Virtually every life insurance product is sold with an “illustration”. These illustrations often become the framework of client understanding and the pivotal selling point for the broker. But illustrations are just that, pictures of events that might be. Not contractual outcomes.
The more creative the picture (and picture-maker), the greater the likelihood of misleading conclusions about a policy’s merit and future performance.
This picture of information is merely a reflection of the illustrator’s assumptions and is therefore virtually meaningless in any true measurement of actual performance or even as a useful tool in comparing products.

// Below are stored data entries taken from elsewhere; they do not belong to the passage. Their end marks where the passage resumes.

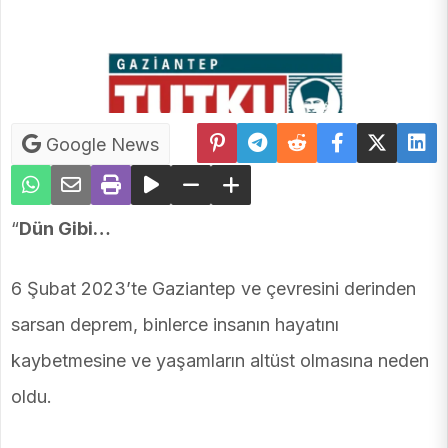
Google News
“
Dün Gibi…
6 Şubat 2023’te Gaziantep ve çevresini derinden
sarsan deprem, binlerce insanın hayatını
kaybetmesine ve yaşamların altüst olmasına neden
oldu.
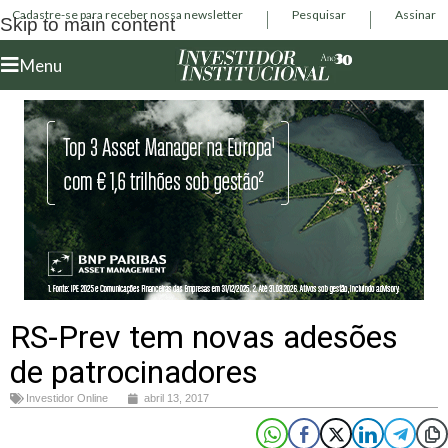
Cadastre-se para receber nossa newsletter
Pesquisar
Assinar
Skip to main content
Menu
RS-Prev tem novas adesões
de patrocinadores
Investidor Online
abril 13, 2017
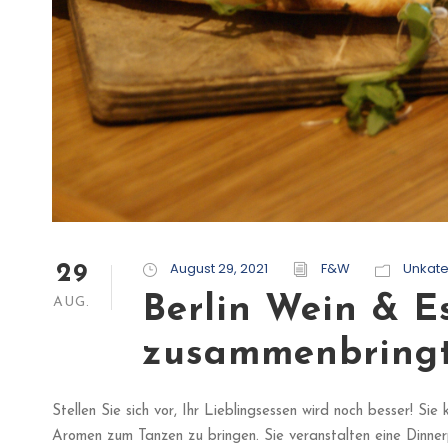
August 29, 2021
F&W
Unkate
29
Berlin Wein & E
AUG.
zusammenbring
Stellen Sie sich vor, Ihr Lieblingsessen wird noch besser! Sie
Aromen zum Tanzen zu bringen. Sie veranstalten eine Dinner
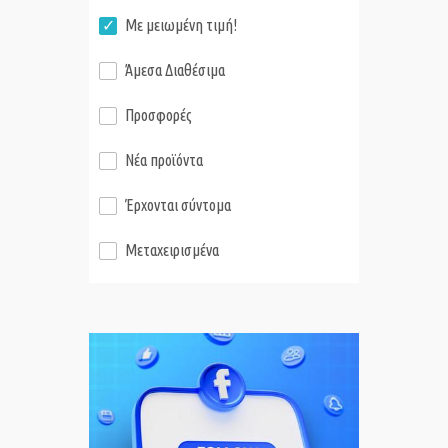
Με μειωμένη τιμή!
Άμεσα Διαθέσιμα
Προσφορές
Νέα προϊόντα
Έρχονται σύντομα
Μεταχειρισμένα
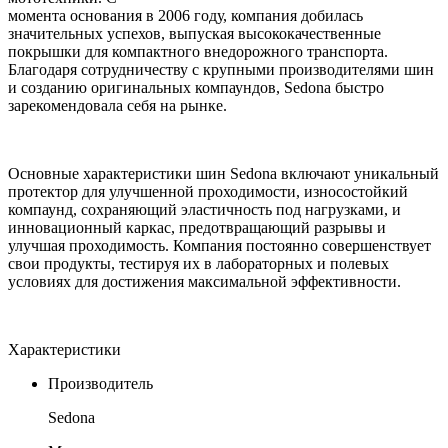
момента основания в 2006 году, компания добилась
значительных успехов, выпуская высококачественные
покрышки для компактного внедорожного транспорта.
Благодаря сотрудничеству с крупными производителями шин
и созданию оригинальных компаундов, Sedona быстро
зарекомендовала себя на рынке.
Основные характеристики шин Sedona включают уникальный
протектор для улучшенной проходимости, износостойкий
компаунд, сохраняющий эластичность под нагрузками, и
инновационный каркас, предотвращающий разрывы и
улучшая проходимость. Компания постоянно совершенствует
свои продукты, тестируя их в лабораторных и полевых
условиях для достижения максимальной эффективности.
Характеристики
Производитель
Sedona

Illustrations show various numbers and values related to the policy (such as the premium amount, death benefit, cash values, etc.) that are presented for every year as far out as suits the conversation. In a non-guaranteed scenario, a policy’s financial performance depends on a series of costs (which may or may not be guaranteed) and annual rates of return (which cannot be known). These pages of numbers therefore, are often not factual projections of future performance. It becomes essential then, for a true understanding of any illustration, that there is full disclosure of the input factors and the underlying factors of performance. The unfortunate truth is that the broker generally understands very little of the technical underpinnings that drive that performance.
The value of a policy’s performance can only be determined when considered in context and in comparison to the competitive alternatives.

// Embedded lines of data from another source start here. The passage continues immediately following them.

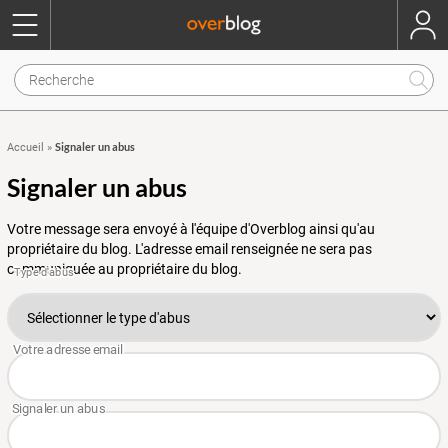
Signaler un abus
Accueil
»
Signaler un abus
Votre message sera envoyé à l'équipe d'Overblog ainsi qu'au
propriétaire du blog. L'adresse email renseignée ne sera pas
communiquée au propriétaire du blog.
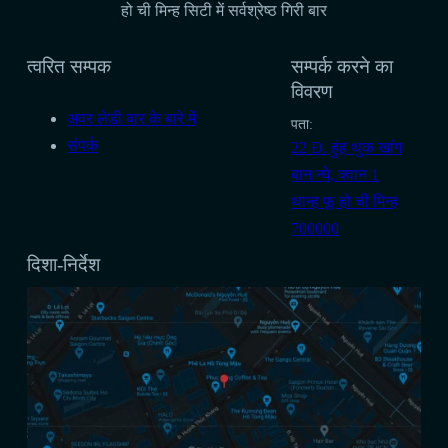
हो ची मिन्ह सिटी में सर्वश्रेष्ठ गिरी बार
त्वरित सम्पक
सम्पर्क करने का
विवरण
अवर लेडी बार के बारे में
पता:
संपर्क
22 Đ. हुंह थुक खांग
बान न्घे, क्वान 1
थान्ह फू हो ची मिन्ह
700000
दिशा-निर्देश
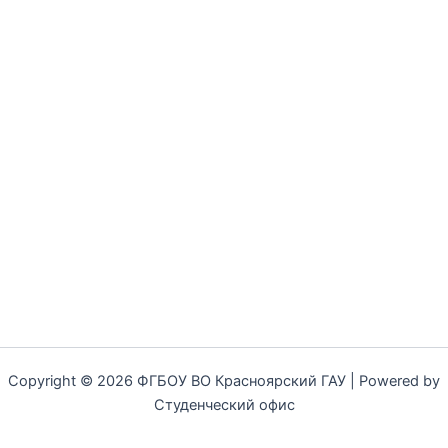
Copyright © 2026 ФГБОУ ВО Красноярский ГАУ | Powered by
Студенческий офис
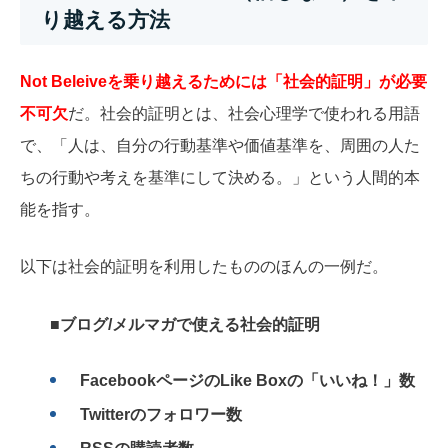
り越える方法
Not Beleiveを乗り越えるためには「社会的証明」が必要
不可欠
だ。社会的証明とは、社会心理学で使われる用語
で、「人は、自分の行動基準や価値基準を、周囲の人た
ちの行動や考えを基準にして決める。」という人間的本
能を指す。
以下は社会的証明を利用したもののほんの一例だ。
■ブログ/メルマガで使える社会的証明
FacebookページのLike Boxの「いいね！」数
Twitterのフォロワー数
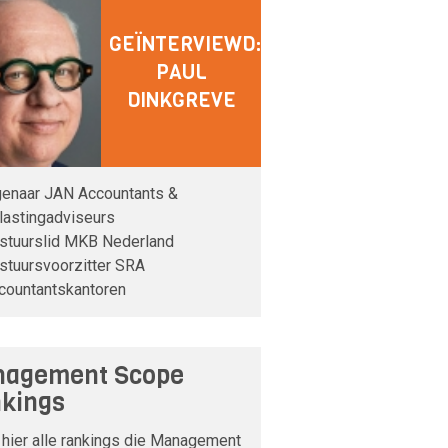
GEÏNTERVIEWD:
PAUL
DINKGREVE
genaar JAN Accountants &
lastingadviseurs
stuurslid MKB Nederland
stuursvoorzitter SRA
countantskantoren
agement Scope
kings
 hier alle rankings die Management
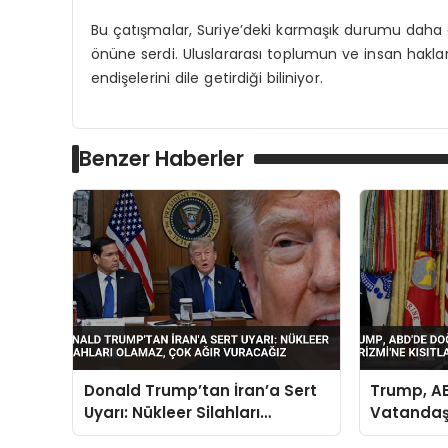
Bu çatışmalar, Suriye’deki karmaşık durumu daha da 
önüne serdi. Uluslararası toplumun ve insan hakları
endişelerini dile getirdiği biliniyor.
Benzer Haberler
Donald Trump’tan İran’a Sert
Trump, A
Uyarı: Nükleer Silahları
Vatandaş
Olamaz, Çok Ağır Vuracağız
Turizmi’n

If a product is being illustrated showing extraordinary performance as compared to the alternatives, one might ask “Based on what?”. The insurance companies are investing their funds in mass pooling that will generate certain returns. Period. With what magic wand would this product produce returns differently, given the same market conditions? Or is it more likely that your illustration is not representing a fair comparison?
Life insurance, like any financial product, is defined by a set of costs, tax rules and rates of return that influence the cash values. Each company has their own operating policies (the contract) that will influence those details. It becomes relatively straightforward then, to compare products and even categories of product when those details are made clear.
With proper analysis the issues can be identified, addressed and resolved with facts. Using math based analysis and considering contractual details, insurance products can be measured and compared against each other and non-insurance investment alternatives.
This analysis can and should be done but rarely is the broker equipped to engage in that depth of performance analysis (unless his specific background in Finance or Math gives him those qualifications). Generally speaking, the persons with those qualifications are working on the other side of the equation, for the insurance companies with a mandate to make sure profits increase.
So where does that leave you? Somewhere between the real knowledge (the actuaries inside the insurance company with a mandate to make sure the products they sell are profitable) and the commissioned sales person in front of you. Which of those two do you think has only your best interest at heart? Which of those two is looking to make sure you have all of the information, not just the rosy picture?